Igiene: Nas di Ancona sequestrano 10 tonnellate di pane e pizza

Sigilli ad una ditta urbinate: locali in pessime condizioni igienico sanitarie, pavimenti luridi e rotti, pareti scrostate e piene di muffa, persino un container abusivo per lo stoccaggio dei prodotti finiti

Locali in pessime condizioni igienico sanitarie, pavimenti luridi e rotti, pareti scrostate e piene di muffa, persino un container abusivo per lo stoccaggio dei prodotti finiti: questa è la situazione di degrado scoperta dai carabinieri del Nas di Ancona, che hanno posto i sigilli ad un'azienda di produzione di pane e pizza e sequestrato 10 tonnellate di alimenti tra cui 55mila pizze destinate ad essere commercializzate nel nord Italia.
L'azienda, nella provincia di Urbino, operante nel settore della produzione e confezionamento di prodotti da forno svolgeva la propria attività in locali e con attrezzature del tutto inadeguati dal punto di vista igienico sanitario. Al titolare dell'azienda sono state elevate sanzioni amministrative per un importo di diverse migliaia di euro.
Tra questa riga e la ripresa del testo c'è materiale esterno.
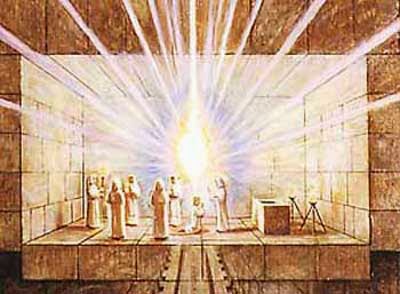 Where is `bench`? bench is located at coordinates (271, 215). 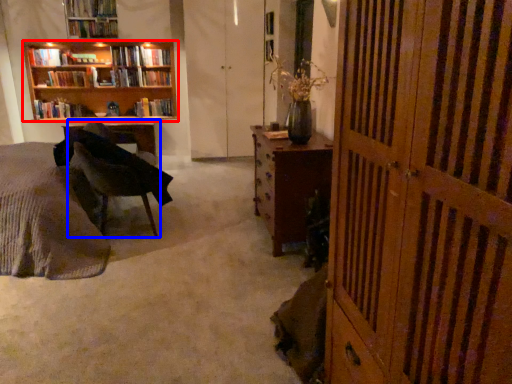 Question: Which point is closer to the camera, bookcase (highlighted by a red box) or chair (highlighted by a blue box)?

Choices:
 (A) bookcase
 (B) chair

Answer: (B) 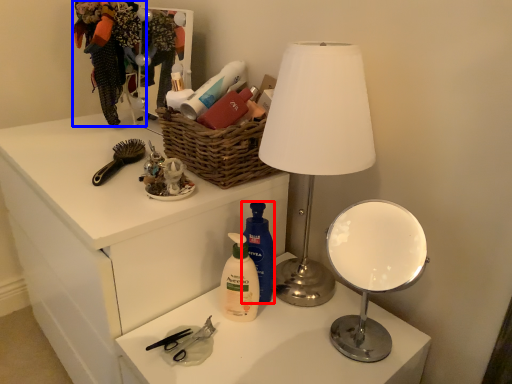 Question: Which object is closer to the camera taking this photo, cleaning product (highlighted by a red box) or clothing (highlighted by a blue box)?

Choices:
 (A) cleaning product
 (B) clothing

Answer: (A) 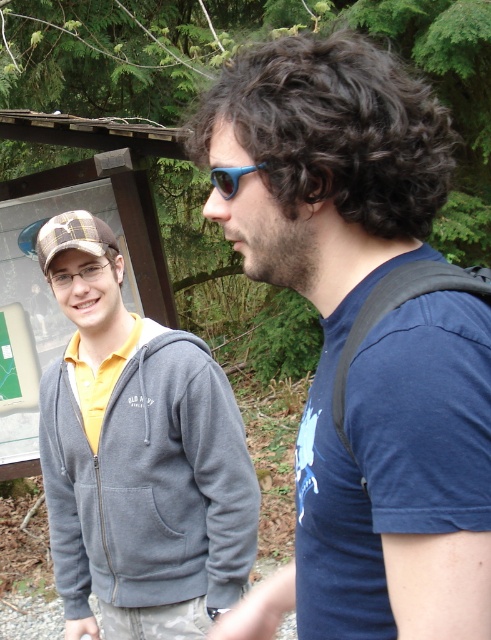 Question: Which point is closer to the camera taking this photo?

Choices:
 (A) (380, 268)
 (B) (128, 545)
 (C) (42, 236)

Answer: (A)

Question: Does blue matte t-shirt at center come behind plaid fabric baseball cap at left?

Choices:
 (A) yes
 (B) no

Answer: (B)

Question: Where is blue matte t-shirt at center located in relation to matte gray hoodie at left in the image?

Choices:
 (A) above
 (B) below

Answer: (A)

Question: Which point is farther from the camera taking this photo?

Choices:
 (A) (222, 179)
 (B) (97, 253)
 (C) (317, 625)

Answer: (B)

Question: Which object appears farthest from the camera in this image?

Choices:
 (A) blue matte t-shirt at center
 (B) matte gray hoodie at left
 (C) blue rubber sunglasses at center
 (D) plaid fabric baseball cap at left

Answer: (B)

Question: In this image, where is blue matte t-shirt at center located relative to matte gray hoodie at left?

Choices:
 (A) right
 (B) left

Answer: (A) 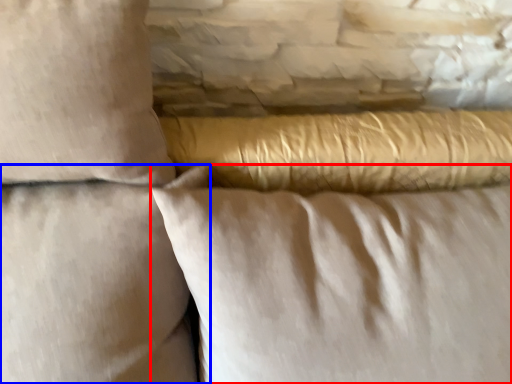 Question: Which of the following is the farthest to the observer, pillow (highlighted by a red box) or pillow (highlighted by a blue box)?

Choices:
 (A) pillow
 (B) pillow

Answer: (A) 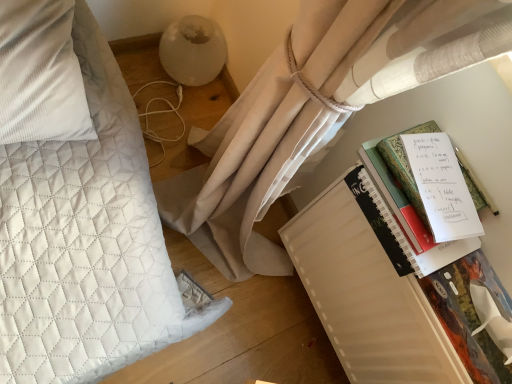 The width and height of the screenshot is (512, 384). I want to click on empty space that is ontop of white paper notebook at right (from a real-world perspective), so click(438, 185). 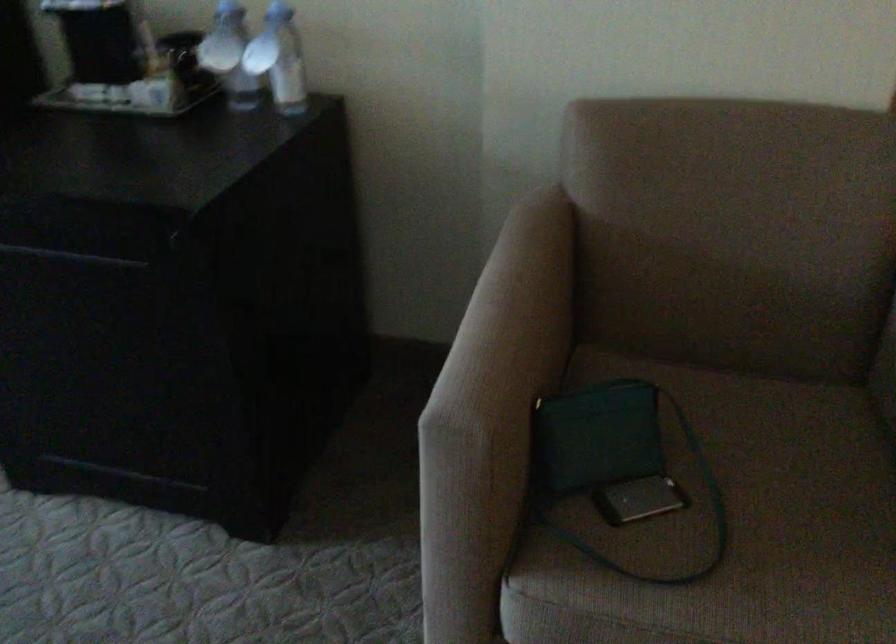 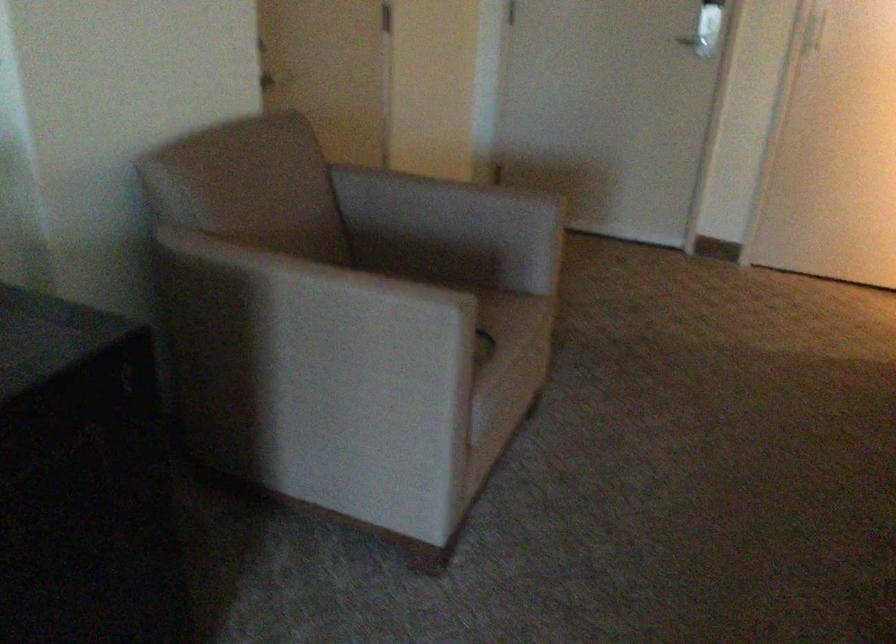 Locate, in the second image, the point that corresponds to point (471, 346) in the first image.

(314, 325) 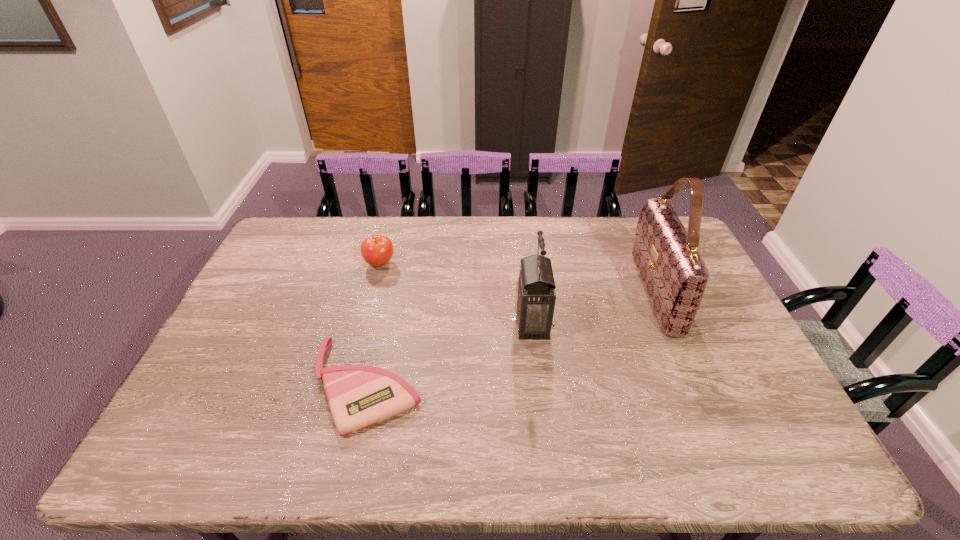 Where is `handbag`? handbag is located at coordinates (675, 276).

At what (x,y) coordinates should I click in order to perform the action: click on the rightmost object. Please return your answer as a coordinate pair (x, y). This screenshot has height=540, width=960. Looking at the image, I should click on (675, 276).

You are a GUI agent. You are given a task and a screenshot of the screen. Output one action in this format:
    pyautogui.click(x=<x>, y=<y>)
    Task: Click on the second tallest object
    
    Given the screenshot: What is the action you would take?
    pyautogui.click(x=535, y=298)

Find the location of a particular element. the third object from left to right is located at coordinates (535, 298).

Locate an element on the screen. The image size is (960, 540). apple is located at coordinates (377, 250).

The image size is (960, 540). Identify the location of the shortest object. (359, 396).

Where is `vacant space located on the front of the tallest object with the clasp`? vacant space located on the front of the tallest object with the clasp is located at coordinates (559, 292).

Locate an element on the screen. vacant position located on the front of the tallest object with the clasp is located at coordinates (609, 292).

Where is `vacant area situated 0.100m on the front of the tallest object with the clasp`? vacant area situated 0.100m on the front of the tallest object with the clasp is located at coordinates (609, 292).

Locate an element on the screen. vacant space located 0.390m on the front-facing side of the second tallest object is located at coordinates (383, 324). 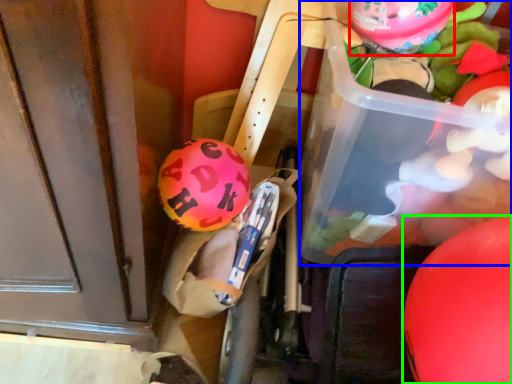 Question: Based on their relative distances, which object is farther from balloon (highlighted by a red box)? Choose from wide (highlighted by a blue box) and balloon (highlighted by a green box).

Choices:
 (A) wide
 (B) balloon

Answer: (B) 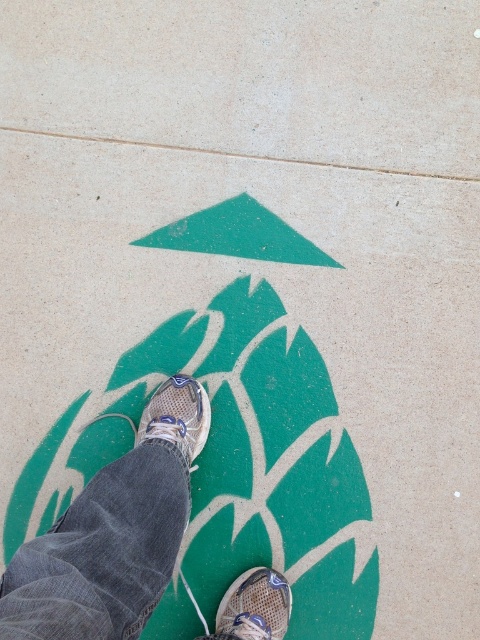 Question: Which object is positioned closest to the green matte triangle at center?

Choices:
 (A) textured beige sneakers at center
 (B) mesh athletic shoe at center

Answer: (A)

Question: Which object is positioned closest to the mesh athletic shoe at center?

Choices:
 (A) green matte triangle at center
 (B) textured beige sneakers at center

Answer: (B)

Question: In this image, where is mesh athletic shoe at center located relative to matte gray running shoe at center?

Choices:
 (A) right
 (B) left

Answer: (A)

Question: Where is textured beige sneakers at center located in relation to green matte triangle at center in the image?

Choices:
 (A) right
 (B) left

Answer: (B)

Question: Does green matte triangle at center lie in front of matte gray running shoe at center?

Choices:
 (A) no
 (B) yes

Answer: (A)

Question: Considering the real-world distances, which object is closest to the mesh athletic shoe at center?

Choices:
 (A) green matte triangle at center
 (B) textured beige sneakers at center
 (C) matte gray running shoe at center

Answer: (B)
I militari del Nucleo marchigiano hanno scoperto che i locali per la lavorazione di pane, pizze e focacce erano in pessime condizioni igienico sanitarie, con pavimenti sporchi e rotti in diversi punti, pareti scrostate, muffe e macchie di umidità diffuse sugli intonaci, tubazioni cosparse di ruggine. Anche le attrezzature utilizzate per la produzione si presentavano sporche e carenti di manutenzione; tra queste, le celle di lievitazione, caratterizzate da diffusa sporcizia, avevano guarnizioni rotte ed usurate, tali da non garantire una corretta conservabilità dei prodotti stoccati. Inoltre, per la conservazione dei prodotti finiti congelati, la ditta utilizzava un container, posto nel piazzale esterno adibito a parcheggio, del tutto abusivo e non autorizzato a tale scopo.

I Carabinieri del NAS di Ancona hanno dunque sequestrato 2,5 tonnellate di materie prime (tra cui oltre 1 tonnellata di farina, 600 kg di olio di semi e diversi quintali di margarina), 55mila confezioni di pizze di vario tipo (al pomodoro e alle olive), focacce e pane surgelati (per un peso di 8 tonnellate), destinati ad una ditta lombarda che li avrebbe commercializzati nel Nord Italia. Gli alimenti, inoltre, erano privi di documentazione per la rintracciabilità.